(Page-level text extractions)
============

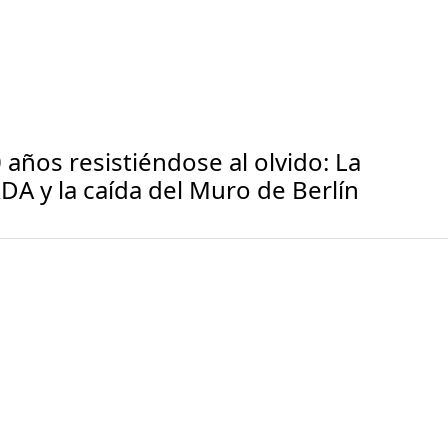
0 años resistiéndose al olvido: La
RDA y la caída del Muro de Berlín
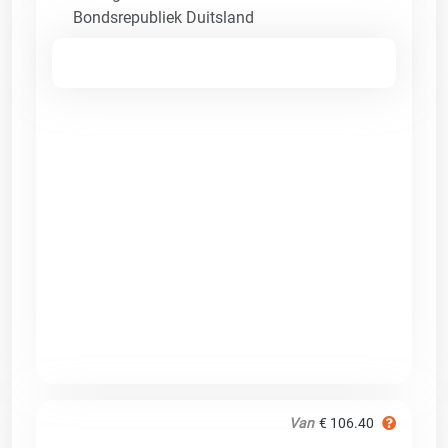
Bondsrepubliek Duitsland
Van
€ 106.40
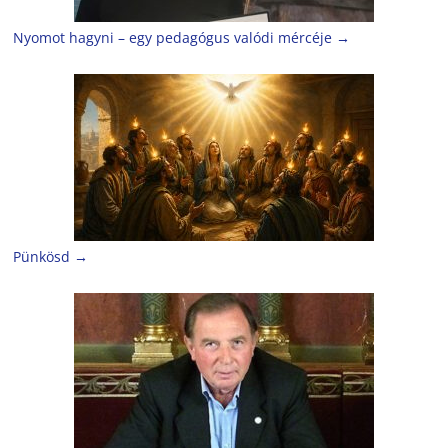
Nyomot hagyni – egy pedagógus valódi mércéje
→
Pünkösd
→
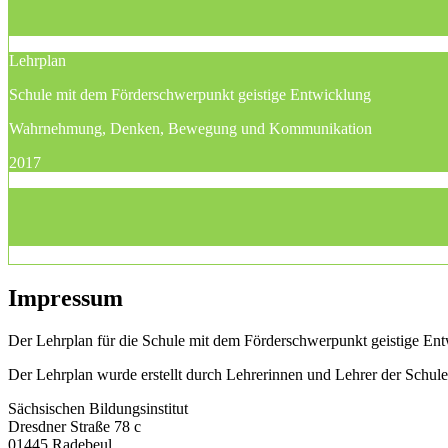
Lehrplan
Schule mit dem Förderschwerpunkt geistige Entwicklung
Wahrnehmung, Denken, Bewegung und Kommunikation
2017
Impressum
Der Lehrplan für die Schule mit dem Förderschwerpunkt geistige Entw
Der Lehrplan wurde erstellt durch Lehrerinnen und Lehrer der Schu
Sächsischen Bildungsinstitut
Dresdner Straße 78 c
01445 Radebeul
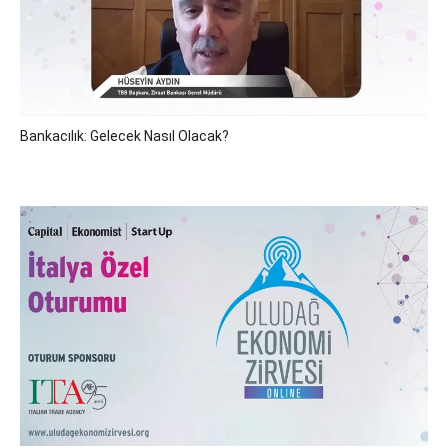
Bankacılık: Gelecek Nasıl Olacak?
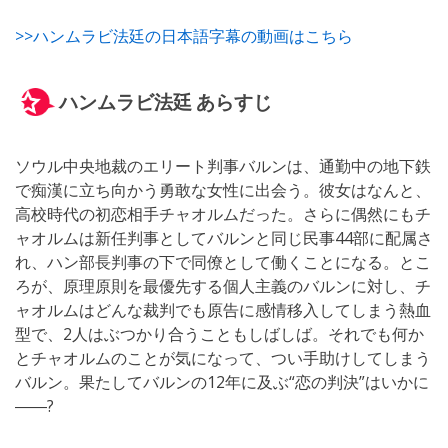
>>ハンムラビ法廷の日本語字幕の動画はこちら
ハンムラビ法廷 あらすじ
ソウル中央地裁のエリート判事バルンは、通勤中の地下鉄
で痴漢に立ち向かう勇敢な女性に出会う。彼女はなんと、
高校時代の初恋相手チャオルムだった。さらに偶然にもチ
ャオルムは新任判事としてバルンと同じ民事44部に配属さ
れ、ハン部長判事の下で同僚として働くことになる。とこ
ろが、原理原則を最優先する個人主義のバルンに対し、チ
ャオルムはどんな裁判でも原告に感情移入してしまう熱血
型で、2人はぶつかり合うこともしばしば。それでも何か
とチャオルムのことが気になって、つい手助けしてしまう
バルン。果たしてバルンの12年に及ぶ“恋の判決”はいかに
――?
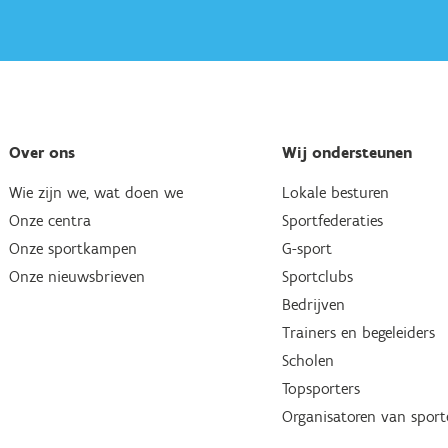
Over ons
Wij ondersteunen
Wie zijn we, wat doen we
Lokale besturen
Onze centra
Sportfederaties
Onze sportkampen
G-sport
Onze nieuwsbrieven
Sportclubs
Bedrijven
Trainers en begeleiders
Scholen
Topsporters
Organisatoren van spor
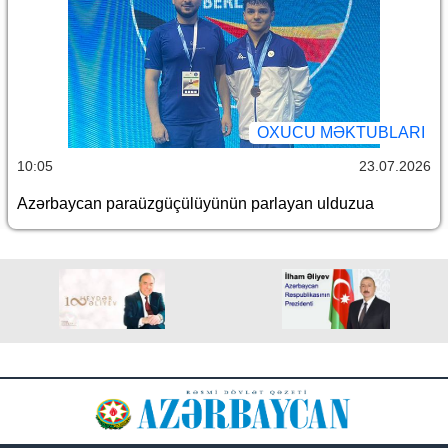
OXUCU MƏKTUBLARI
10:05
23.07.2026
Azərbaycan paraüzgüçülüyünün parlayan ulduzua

============

Exercise details
Please set the records down again exactly as written. The pictures should not be included.

Output of the task
0 años resistiéndose al olvido: La
RDA y la caída del Muro de Berlín
Bondsrepubliek Duitsland
Van
€ 106.40
Nyomot hagyni – egy pedagógus valódi mércéje
→
Pünkösd
→
Lehrplan
Schule mit dem Förderschwerpunkt geistige Entwicklung
Wahrnehmung, Denken, Bewegung und Kommunikation
2017
Impressum
Der Lehrplan für die Schule mit dem Förderschwerpunkt geistige Entw
Der Lehrplan wurde erstellt durch Lehrerinnen und Lehrer der Schu
Sächsischen Bildungsinstitut
Dresdner Straße 78 c
01445 Radebeul
Bankacılık: Gelecek Nasıl Olacak?
>>ハンムラビ法廷の日本語字幕の動画はこちら
ハンムラビ法廷 あらすじ
ソウル中央地裁のエリート判事バルンは、通勤中の地下鉄
で痴漢に立ち向かう勇敢な女性に出会う。彼女はなんと、
高校時代の初恋相手チャオルムだった。さらに偶然にもチ
ャオルムは新任判事としてバルンと同じ民事44部に配属さ
れ、ハン部長判事の下で同僚として働くことになる。とこ
ろが、原理原則を最優先する個人主義のバルンに対し、チ
ャオルムはどんな裁判でも原告に感情移入してしまう熱血
型で、2人はぶつかり合うこともしばしば。それでも何か
とチャオルムのことが気になって、つい手助けしてしまう
バルン。果たしてバルンの12年に及ぶ“恋の判決”はいかに
――?
Over ons
Wij ondersteunen
Wie zijn we, wat doen we
Lokale besturen
Onze centra
Sportfederaties
Onze sportkampen
G-sport
Onze nieuwsbrieven
Sportclubs
Bedrijven
Trainers en begeleiders
Scholen
Topsporters
Organisatoren van spor
OXUCU MƏKTUBLARI
10:05
23.07.2026
Azərbaycan paraüzgüçülüyünün parlayan ulduzua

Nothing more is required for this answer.